Abstract
Methylene diphenyl diisocyanate (MDI) is an important industrial chemical and asthmagenic respiratory sensitizer, however its metabolism remains unclear. In this study we used LC-MS and LC-MS/MS to identify novel reaction products of MDI with oxidized glutathione (GSSG), including an 837 m/z [M+H]+ ion corresponding to GSSG bound (via one of its N-termini) to partially hydrolyzed MDI, and an 863 m/z [M+H]+ ion corresponding to GSSG cross-linked by MDI (via its two γ-glutamate N-termini). Further studies with heavy isotope labeled and native reduced glutathione (GSH) identified an [M+H]+ ion corresponding to previously described mono(GSH)-MDI, and evidence for “oligomeric” GSH-MDI conjugates. This study also investigated transformational changes in MDI after incubation with an S9 fraction prepared from murine liver. LC-MS analyses of the S9 reaction products revealed the formation of [M+H]+ ions with m/z’s and retention times identical to the newly described GSSG-MDI (837 and 863) conjugates and the previously described mono(GSH)-MDI conjugates. Together the data identify novel biological transformations of MDI, which could have implications for exposure-related health effects, and may help target future in vivo studies of metabolism.
Graphical Abstract
INTRODUCTION
MDI, a widely used chemical essential to numerous industries, is recognized to cause occupational asthma (1, 2). Workplace exposure levels are the best recognized risk-factor for disease development, yet methods for exposure surveillance remain limited (3, 4). A better understanding of MDI metabolism may identify biologically transformed chemical structures that could provide the basis of exposure biomonitoing efforts towards disease prevention, and might play a role in pathogenic responses.
Glutathione, a major airway antioxidant critical to metabolism of numerous endogenous and xenobiotic compounds, has been hypothesized to play a role in MDI metabolism (5). In vitro, MDI reacts rapidly with the reduced form of glutathione (GSH), resulting in quasi-stable, reversible thiocarbamate linkages between MDI’s isocyanate groups and the free thiol of reduced GSH (6–10). The major GSH-MDI reaction products have been identified as S-linked bis(GSH)-MDI, mono(GSH)-MDI* (where * represents partially hydrolyzed MDI), and mono(GSH)-MDI, which may be stabilized by cyclization (6, 9). The S-linked GSH-MDI reaction products possess the capacity to transcarbamoylate self-proteins, resulting in antigenic changes recognized by the host’s immune system (9). In vivo, respiratory tract exposure to GSH-MDI induces asthmatic pathology in sensitized hosts (8). Given the relatively high concentration of GSH in the lower airway fluid, it may provide a portal of chemical entry into the body, as well as a pathway for the development of immune activation (11).
In contrast to reduced GSH, the reactivity of MDI with oxidized glutathione (GSSG) remains undefined. Cross linkage of GSSG’s γ-glutamate groups, or their conjugation with partially hydrolyzed MDI, should result in stable (N-linked) GSSG-MDI reaction products, lacking the pathogenic transcarbamylating potential of S-linked GSH-MDI. Thus, while GSH-MDI reaction products may retain pathogenicity, GSSG reactivity with MDI may result in chemical neutralization.
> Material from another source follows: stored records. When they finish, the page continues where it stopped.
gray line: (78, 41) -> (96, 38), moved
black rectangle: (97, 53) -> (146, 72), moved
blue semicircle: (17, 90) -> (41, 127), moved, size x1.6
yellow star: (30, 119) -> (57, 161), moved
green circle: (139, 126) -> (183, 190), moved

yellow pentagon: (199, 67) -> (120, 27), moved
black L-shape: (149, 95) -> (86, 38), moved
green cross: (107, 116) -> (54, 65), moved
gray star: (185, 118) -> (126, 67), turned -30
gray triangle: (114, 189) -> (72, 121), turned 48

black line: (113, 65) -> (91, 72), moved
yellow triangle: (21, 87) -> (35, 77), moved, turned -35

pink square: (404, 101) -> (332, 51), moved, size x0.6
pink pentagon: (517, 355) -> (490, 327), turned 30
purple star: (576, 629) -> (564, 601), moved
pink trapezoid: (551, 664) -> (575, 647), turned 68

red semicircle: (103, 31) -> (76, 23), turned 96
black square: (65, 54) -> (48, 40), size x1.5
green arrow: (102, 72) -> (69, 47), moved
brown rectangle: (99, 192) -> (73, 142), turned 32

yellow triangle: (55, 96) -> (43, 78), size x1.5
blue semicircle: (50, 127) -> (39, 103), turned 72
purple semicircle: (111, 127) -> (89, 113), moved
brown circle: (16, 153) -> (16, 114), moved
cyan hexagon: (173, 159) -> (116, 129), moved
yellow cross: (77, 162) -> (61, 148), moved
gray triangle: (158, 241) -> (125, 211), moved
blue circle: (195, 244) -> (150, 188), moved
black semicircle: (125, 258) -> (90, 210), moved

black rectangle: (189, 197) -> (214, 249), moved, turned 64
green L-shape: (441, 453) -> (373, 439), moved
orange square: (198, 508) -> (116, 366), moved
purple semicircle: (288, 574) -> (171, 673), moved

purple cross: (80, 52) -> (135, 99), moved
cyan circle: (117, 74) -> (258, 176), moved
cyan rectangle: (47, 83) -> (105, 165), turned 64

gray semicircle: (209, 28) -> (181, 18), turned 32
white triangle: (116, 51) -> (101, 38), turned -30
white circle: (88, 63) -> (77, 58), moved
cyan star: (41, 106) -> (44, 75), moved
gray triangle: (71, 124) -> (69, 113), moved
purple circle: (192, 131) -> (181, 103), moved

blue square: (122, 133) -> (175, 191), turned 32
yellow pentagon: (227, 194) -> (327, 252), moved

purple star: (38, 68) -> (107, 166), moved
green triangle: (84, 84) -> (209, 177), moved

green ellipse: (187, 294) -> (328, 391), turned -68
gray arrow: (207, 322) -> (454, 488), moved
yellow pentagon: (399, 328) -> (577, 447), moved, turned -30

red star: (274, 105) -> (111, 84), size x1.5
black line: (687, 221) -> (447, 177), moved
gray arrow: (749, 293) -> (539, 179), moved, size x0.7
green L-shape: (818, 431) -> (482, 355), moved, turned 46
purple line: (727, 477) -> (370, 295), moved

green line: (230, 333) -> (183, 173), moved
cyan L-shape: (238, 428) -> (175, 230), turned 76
While GSH conjugation and metabolism of mono-isocyanates via the mercapturic acid pathway has been established as a major route by which these chemicals are excreted in vivo, the role of glutathione in metabolism of MDI (and other diisocyanates) remains unclear (12–15). Many studies to date have inferred diisocyanate excretion in urine based on the levels of the corresponding diamine released following acid or base hydrolysis (16–18). However, few studies have investigated the form of chemical excreted or how it gets transported from the site of exposure into the urine. A single study by Gledhill et al, in which rats were exposed to aerosolized 14C-MDI, identified hydrolyzed, acetylated and oxidized metabolites of MDI in urine and feces (19). However, oral absorption (due to grooming during the post-exposure period) represented the major route of chemical entry into the animals in this study, despite the intended delivery to the lower respiratory tract (where GSH levels are relatively higher). Furthermore, sample workup including solid-phase extraction under low and high pH conditions (pH 2/10) and reluxing could have influenced the detection of pH and temperature-sensitive GSH-MDI conjugates (6, 9). In a single study by Pauluhn et al, when rats were intratracheally exposed to bis(GSH)-MDI adducts, the diamine corresponding to MDI was measurable in the urine in an exposure-dose dependent manner (20). In conjunction with related studies, these authors proposed a conceptual pathway by which diisocyanate chemical entry into the host lungs depends upon GSH adducts, rather than amines resulting from hydrolysis.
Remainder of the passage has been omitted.